**Task**.
What's needed is an exact copy of the lines from the one that contains "料減去鄰近地區的平均海拔。mTPI 使用的半徑 (公里) 移動視窗" to the end of the data below, leaving the pictures out.

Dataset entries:
══════════

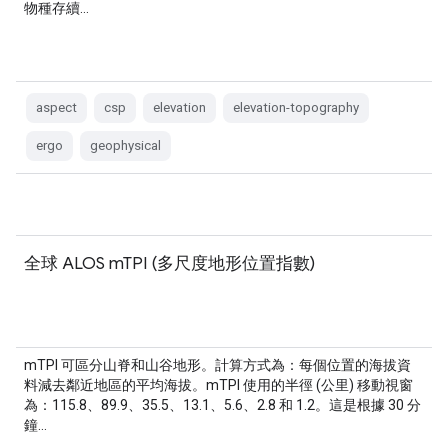
物種存續…
aspect
csp
elevation
elevation-topography
ergo
geophysical
全球 ALOS mTPI (多尺度地形位置指數)
mTPI 可區分山脊和山谷地形。計算方式為：每個位置的海拔資
料減去鄰近地區的平均海拔。mTPI 使用的半徑 (公里) 移動視窗
為：115.8、89.9、35.5、13.1、5.6、2.8 和 1.2。這是根據 30 分
鐘…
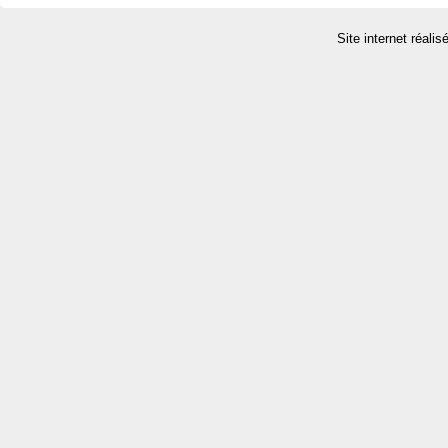
Site internet réalis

══════════

**Written response**.
料減去鄰近地區的平均海拔。mTPI 使用的半徑 (公里) 移動視窗
為：115.8、89.9、35.5、13.1、5.6、2.8 和 1.2。這是根據 30 分
鐘…
Site internet réalis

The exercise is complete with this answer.